What To Do if a Tattoo is Scabbing Badly
As already mentioned, the number one rule if you have one or many scabs that have formed heavily is to not pick or scratch at them. Although the bigger and badder the scab, the more inviting they are to pick off, thicker scabs will normally do a lot more damage to your tattoo than smaller ones if they are pulled away prematurely. So resist the urge.
Also, the bigger the scab, the easier it will be to catch it on clothing and other objects, so you’re going to have to be extra-cautious when putting on or removing clothing, and doing general day-to-day tasks, etc.
When taking a shower, try as best as possible to keep the scabbed area away from direct water contact. The more water that lands on the tattoo, the more water the scab is going to soak up, making it more prone to catching on things until the water dissipates.
Be very careful when cleaning and drying the tattoo, especially when going over the scabbed area. When drying, very gently pat the area dry and continue to check that the scab doesn’t stick to the paper towel as you pat.
If the tattoo scab becomes dry and starts to crack, this may be because you’re not applying enough lotion to sufficiently moisturize the area. You can combat this by gently rubbing in a small amount of lotion to rehydrate the area. Don’t apply too much, though, and make sure there’s no water or moisture on the area before adding the lotion. If any moisture is trapped between the skin and the layer of lotion, the scab will soak up the moisture and go sticky and soggy.
The best tattoo lotion I’ve ever personally used is a (vegan) aftercare product called Hustle Butter.
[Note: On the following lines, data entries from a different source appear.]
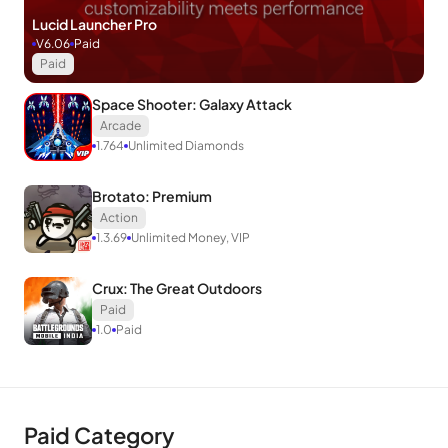
Lucid Launcher Pro
V6.06
Paid
Paid
Space Shooter: Galaxy Attack
Arcade
1.764
Unlimited Diamonds
Brotato: Premium
Action
1.3.69
Unlimited Money, VIP
Crux: The Great Outdoors
Paid
1.0
Paid
Paid Category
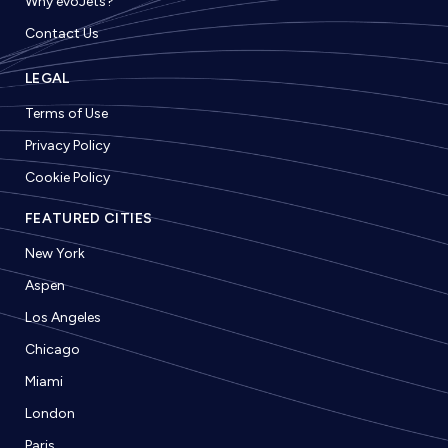
Why evoJets?
Contact Us
LEGAL
Terms of Use
Privacy Policy
Cookie Policy
FEATURED CITIES
New York
Aspen
Los Angeles
Chicago
Miami
London
Paris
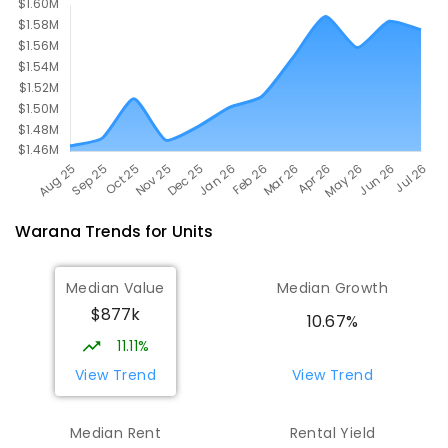
Warana
Trends for
Unit
s
Median Value
Median Growth
$877k
10.67%
11.11%
View Trend
View Trend
Median Rent
Rental Yield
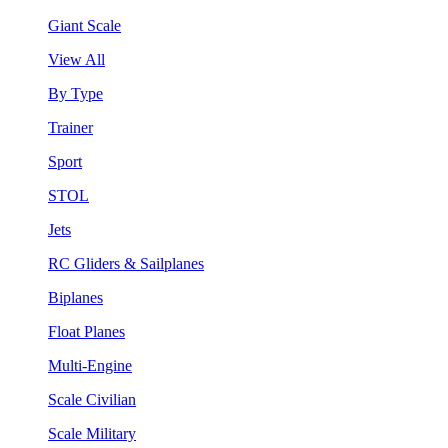
Giant Scale
View All
By Type
Trainer
Sport
STOL
Jets
RC Gliders & Sailplanes
Biplanes
Float Planes
Multi-Engine
Scale Civilian
Scale Military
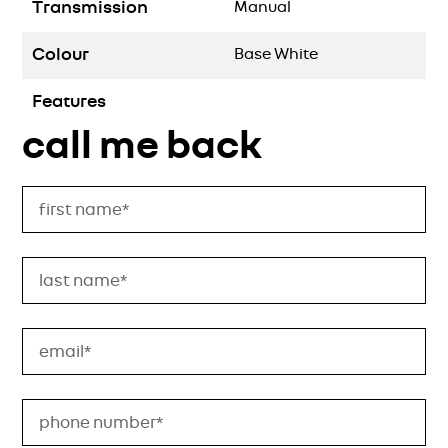
Transmission
Manual
Colour
Base White
Features
call me back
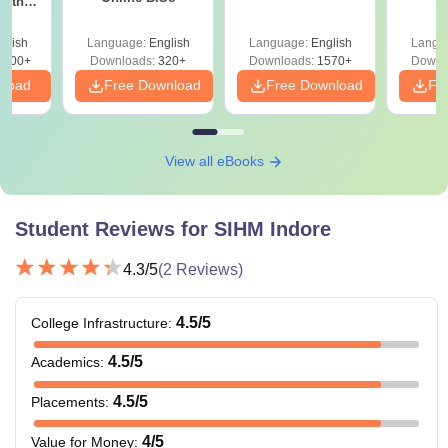
with
Note: At the time of admission, candidates are required to
y &
 –
pay the SIHM course fee. Candidates are required to check
glish
Language:
English
Language:
English
Langu
Free
3500+
the eligibility criteria before applying for their desired
Downloads:
320+
Downloads:
1570+
Downl
nload
Free Download
Free Download
Fr
course.
View all eBooks
Student Reviews for
SIHM Indore
4.3
/5
(
2
Reviews)
4.5
/5
College Infrastructure
:
4.5
/5
Academics
:
4.5
/5
Placements
:
4
/5
Value for Money
:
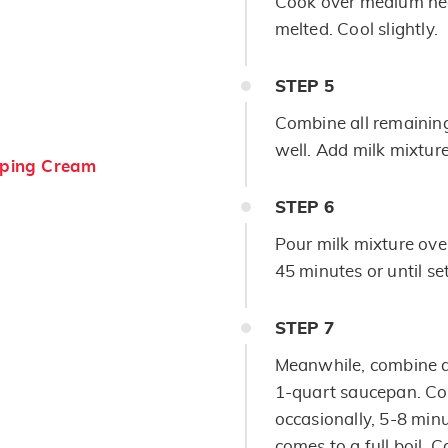
Cook over medium heat
melted. Cool slightly.
STEP
5
Combine all remaining
well. Add milk mixture
ping Cream
STEP
6
Pour milk mixture ove
45 minutes or until set
STEP
7
Meanwhile, combine a
1-quart saucepan. Coo
occasionally, 5-8 minu
comes to a full boil. C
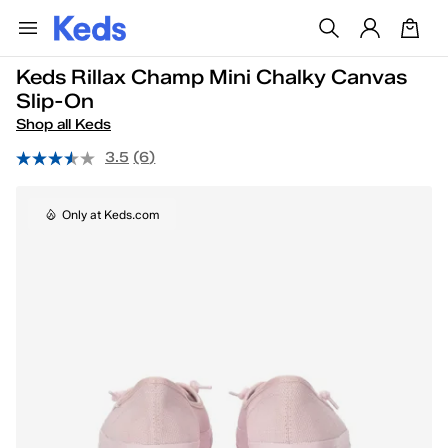
Keds Rillax Champ Mini Chalky Canvas
Slip-On
Shop all Keds
3.5
(6)
Only at Keds.com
This stuff works amazingly well during the healing process – not only to keep your tattoo really well hydrated, but it’s also very good at soothing any annoying itchiness or irritation.
If your thick scabbing is accompanied by extreme redness, bruising or swelling, then it’s recommended to go and see your artist or doctor as soon as possible in case there’s an infection present.
My Ink looks Faded after Scabbing…
Please note that it will take at least a month or two for your tattoo to return to its full clarity and sharpness after getting a new tattoo. Even though the scabs will have peeled and flaked away, your tattoo will still generally sit underneath a layer or two of dead skin. Color tattoos can look dull during this stage while black tattoos can look more grey and scaled.
It’s not until these dead layers of skin flake away that you will begin to see the true color and sharpness return to your tattoo.
However, if you are concerned that your tattoo may have lost some ink during the scabbing process, you may wish to return to your artist for their opinion/reassurance.
My Scab is Bleeding – What Should I Do?
Sometimes, as with any type of scab, the scabs forming over your tattoo can accidentally be pulled off or get caught on another object/piece of clothing, which may cause the scab to bleed.
The bleeding in itself means that the scab was probably set quite deep into the area at the point of being pulled off, meaning that depending on how big the damaged area was, there is a chance of ink being lost in the process.
You won’t have much of an idea of how badly your tattoo was damaged until the whole scab has dropped off and the healing has completed, but once you’re able to see the full extent of the damage, and you can see that there are some patchy areas, you should go to your artist to enquire about a touch-up.
Of course, just because your tattoo scab has been bleeding doesn’t mean that any damage has definitely been done. There is a big chance that your tattoo will still turn out absolutely fine.
You’ve probably reached this article in a quest to make sure the scabbing on your tattoo is normal and that there is absolutely nothing wrong with it – and you should now hopefully be aware that, apart from a couple of uncommon circumstances, tattoo scabs are most-definitely completely normal!
Do not worry about the scabs on your tattoo as long as they’re mainly light and small (with the odd big ugly one thrown in). Just make sure you follow the tips and suggestions advised above, and in good time the scabs will drop off naturally, leaving a much clearer, sharper tattoo shining through from underneath.